▶ [WORK ORDER]: Find how many lines in the material below contain the word "Tapa" and give only that number.
** RAW DATA follows **
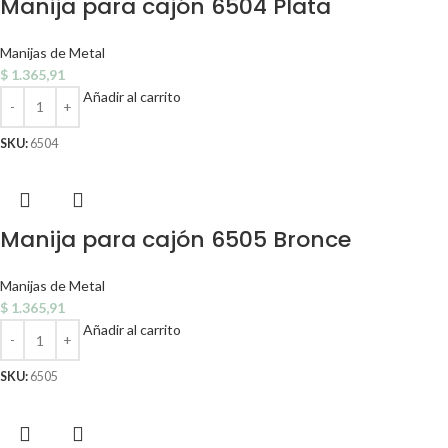
Manija para cajón 6504 Plata
Manijas de Metal
$
1.365,91
Añadir al carrito
SKU:
6504
Manija para cajón 6505 Bronce
Manijas de Metal
$
1.365,91
Añadir al carrito
SKU:
6505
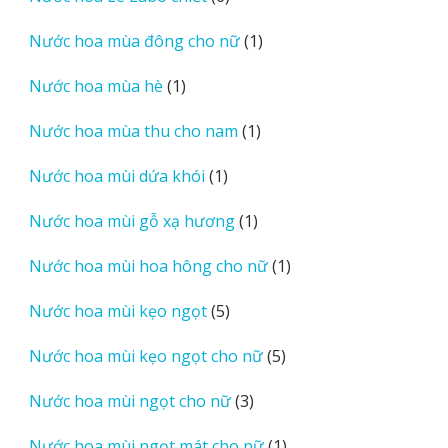
sản
1
Nước hoa mùa đông cho nữ
1
phẩm
sản
1
Nước hoa mùa hè
1
phẩm
sản
1
Nước hoa mùa thu cho nam
1
phẩm
sản
1
Nước hoa mùi dứa khói
1
phẩm
sản
1
Nước hoa mùi gỗ xạ hương
1
phẩm
sản
1
Nước hoa mùi hoa hông cho nữ
1
phẩm
sản
5
Nước hoa mùi kẹo ngọt
5
phẩm
sản
5
Nước hoa mùi kẹo ngọt cho nữ
5
phẩm
sản
3
Nước hoa mùi ngọt cho nữ
3
phẩm
sản
1
Nước hoa mùi ngọt mát cho nữ
1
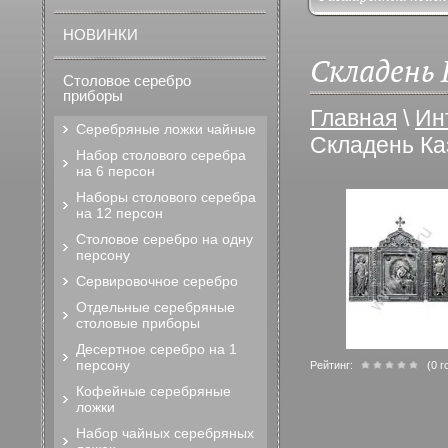
НОВИНКИ
Складень 
Столовое серебро
приборы
Главная
\
Ин
Серебряные ложки чайные
Складень Ка
Набор столового серебра
на 6 персон
Наборы столового серебра
на 12 персон
Столовое серебро на одну
персону
Сервировочное серебро
Отдельные серебряные
столовые приборы
Десертное серебро на 1
персону
Рейтинг:
(0 г
Кофейные серебряные
ложки
Набор чайных серебряных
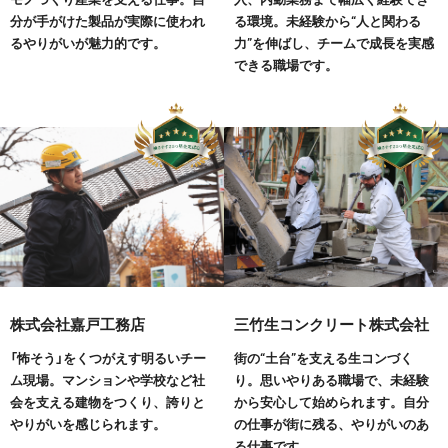
分が手がけた製品が実際に使われ
る環境。未経験から“人と関わる
るやりがいが魅力的です。
力”を伸ばし、チームで成長を実感
できる職場です。
株式会社嘉戸工務店
三竹生コンクリート株式会社
「怖そう」をくつがえす明るいチー
街の“土台”を支える生コンづく
ム現場。マンションや学校など社
り。思いやりある職場で、未経験
会を支える建物をつくり、誇りと
から安心して始められます。自分
やりがいを感じられます。
の仕事が街に残る、やりがいのあ
る仕事です。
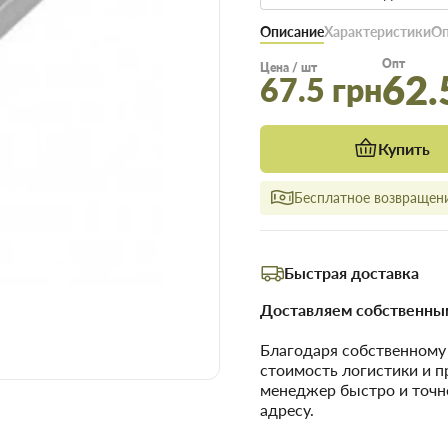
Описание
Характеристики
Оп
Опт
Цена / шт
62.
67.5 грн
Купить
Бесплатное возвращени
Быстрая доставка
Доставляем собственным
Благодаря собственном
стоимость логистики и 
менеджер быстро и точн
адресу.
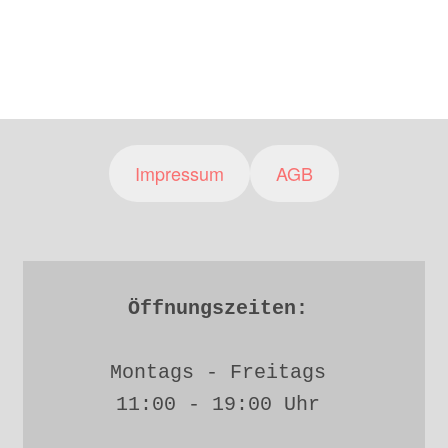
Impressum
AGB
Öffnungszeiten: 
Montags - Freitags 
11:00 - 19:00 Uhr 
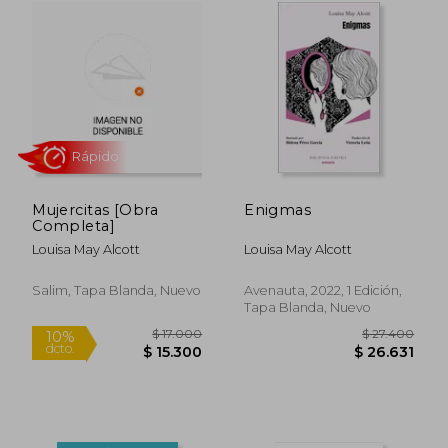
Mujercitas [Obra
Enigmas
Completa]
Louisa May Alcott
Louisa May Alcott
Salim, Tapa Blanda, Nuevo
Avenauta, 2022, 1 Edición,
Tapa Blanda, Nuevo
$ 20.255
$ 15.5
10%
10%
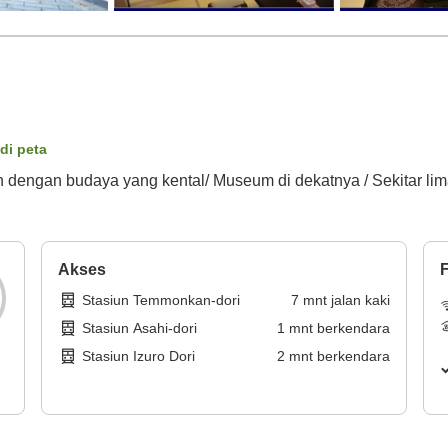
 di peta
ah dengan budaya yang kental/ Museum di dekatnya / Sekitar lima
Akses
F
Stasiun Temmonkan-dori
7
mnt
jalan kaki
Stasiun Asahi-dori
1
mnt
berkendara
Stasiun Izuro Dori
2
mnt
berkendara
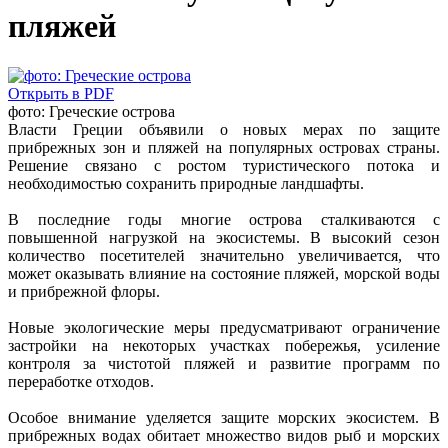
пляжей
Открыть в PDF
фото: Греческие острова
Власти Греции объявили о новых мерах по защите
прибрежных зон и пляжей на популярных островах страны.
Решение связано с ростом туристического потока и
необходимостью сохранить природные ландшафты.
В последние годы многие острова сталкиваются с
повышенной нагрузкой на экосистемы. В высокий сезон
количество посетителей значительно увеличивается, что
может оказывать влияние на состояние пляжей, морской воды
и прибрежной флоры.
Новые экологические меры предусматривают ограничение
застройки на некоторых участках побережья, усиление
контроля за чистотой пляжей и развитие программ по
переработке отходов.
Особое внимание уделяется защите морских экосистем. В
прибрежных водах обитает множество видов рыб и морских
** End of RAW DATA **
▶ [RESPONSE AREA]: 2